Distogliendo per un attimo i riflettori dalle famiglie di genitori separati o divorziati , qualcosa nella nostra società sembra effettivamente finito… certamente sono lontani i tempi in cui i giovani si sposavano presto e, volenti o nolenti, cercavano di realizzare la loro indipendenza economica assumendosi la loro responsabilità.
Oggi , di regola , le cose non stanno più così e l’ingresso del giovane nei ruoli adulti è molto dilazionato , si riscontra molto spesso una sorta di patologico prolungamento dello stato adolescenziale con un progressivo allungamento dei tempi in cui il figlio lascia la propria casa , magari ha già un lavoro , un legame affettivo ….ma resta in casa.

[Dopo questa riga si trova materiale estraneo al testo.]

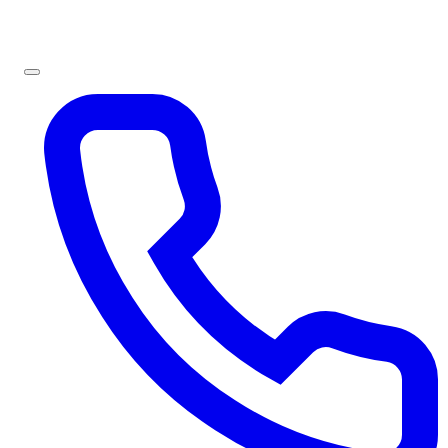
Sign In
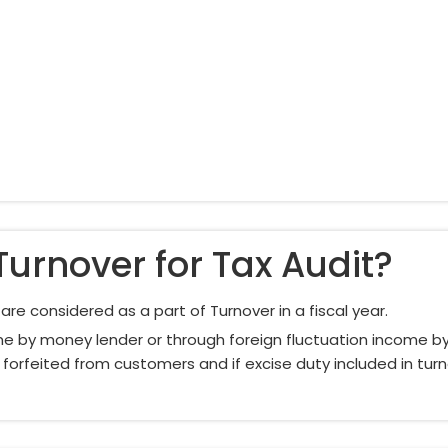
Turnover for Tax Audit?
re considered as a part of Turnover in a fiscal year.
e by money lender or through foreign fluctuation income by 
 forfeited from customers and if excise duty included in turno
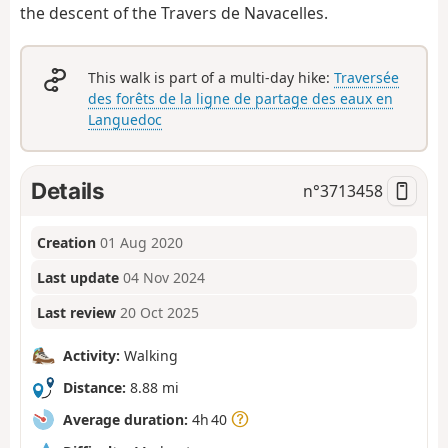
the descent of the Travers de Navacelles.
This walk is part of a multi-day hike:
Traversée
des forêts de la ligne de partage des eaux en
Languedoc
Details
n°
3713458
Creation
01 Aug 2020
Last update
04 Nov 2024
Last review
20 Oct 2025
Activity:
Walking
Distance:
8.88 mi
Average duration:
4h 40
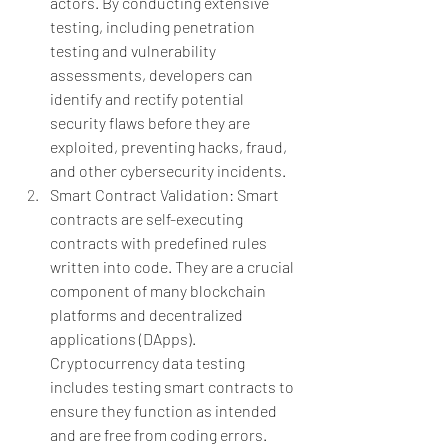
actors. By conducting extensive 
testing, including penetration 
testing and vulnerability 
assessments, developers can 
identify and rectify potential 
security flaws before they are 
exploited, preventing hacks, fraud, 
and other cybersecurity incidents.
Smart Contract Validation: Smart 
contracts are self-executing 
contracts with predefined rules 
written into code. They are a crucial 
component of many blockchain 
platforms and decentralized 
applications (DApps). 
Cryptocurrency data testing 
includes testing smart contracts to 
ensure they function as intended 
and are free from coding errors. 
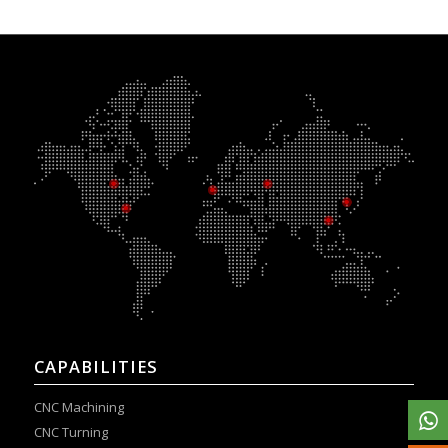
CAPABILITIES
CNC Machining
CNC Turning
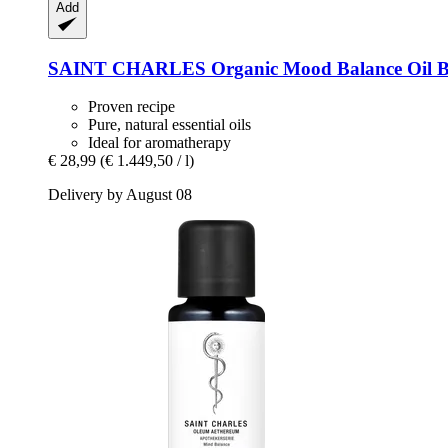
Add
SAINT CHARLES
Organic Mood Balance Oil B
Proven recipe
Pure, natural essential oils
Ideal for aromatherapy
€ 28,99
(€ 1.449,50 / l)
Delivery by August 08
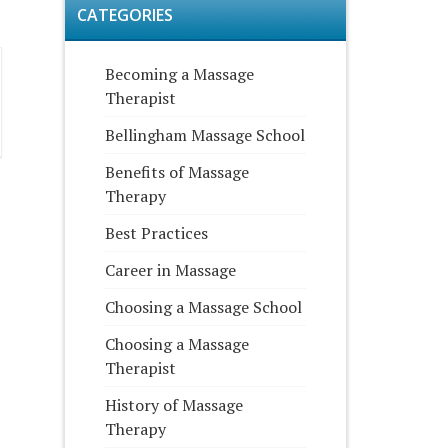
CATEGORIES
Becoming a Massage
Therapist
Bellingham Massage School
Benefits of Massage
Therapy
Best Practices
Career in Massage
Choosing a Massage School
Choosing a Massage
Therapist
History of Massage
Therapy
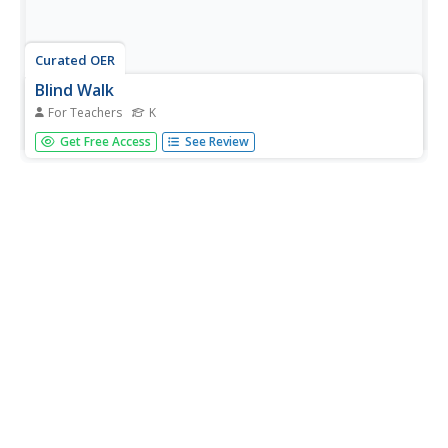
Curated OER
Blind Walk
For Teachers
K
Students experience what it would be like to live without
Get Free Access
See Review
the sense of sight, identify three things on a blind walk by
using senses other than sight, and discuss what they
learned from the experience with the whole class.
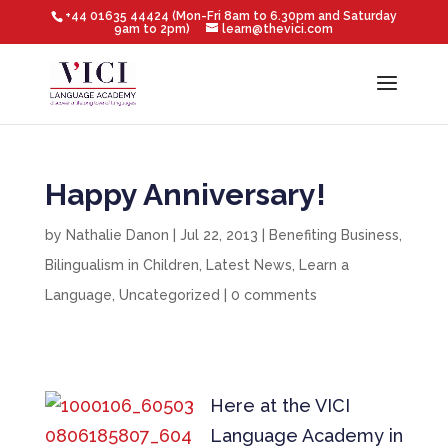
+44 01635 44424 (Mon-Fri 8am to 6.30pm and Saturday
9am to 2pm)
learn@thevici.com
Happy Anniversary!
by
Nathalie Danon
|
Jul 22, 2013
|
Benefiting Business
,
Bilingualism in Children
,
Latest News
,
Learn a
Language
,
Uncategorized
|
0 comments
Here at the VICI
Language Academy in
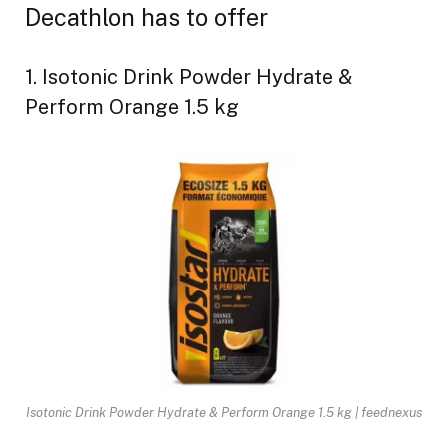
Decathlon has to offer
1. Isotonic Drink Powder Hydrate &
Perform Orange 1.5 kg
Isotonic Drink Powder Hydrate & Perform Orange 1.5 kg | feednexus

E di questa situazione di figli adulti ,talvolta ultratrentenni , ancora dipendenti dalle figure genitoriali, i maggiori responsabili sono padri e madri che hanno difficoltà a comprendere, come acutamente osservato da uno psicanalista, che è necessario spingere il figlio ad uscire di casa, a cimentarsi con i lavori che si trovano e non con quelli che ( figli e genitori ) sognano, che per crescere ed acquistare la necessaria sicurezza in se stessi i giovani debbono imparare ad accudirsi, a gestirsi e a darsi un ordine, esperienze insostituibili in un processo di formazione della personalità. Cominciare a confrontarsi con quello che si trova è comunque senz’altro più autentico e vitale di quelle sonnacchiose attese di un lavoro prestigioso adeguato e consono agli studi o alle inclinazioni, magari tra coccole e sospiri di comprensione di papà mamme e fidanzate.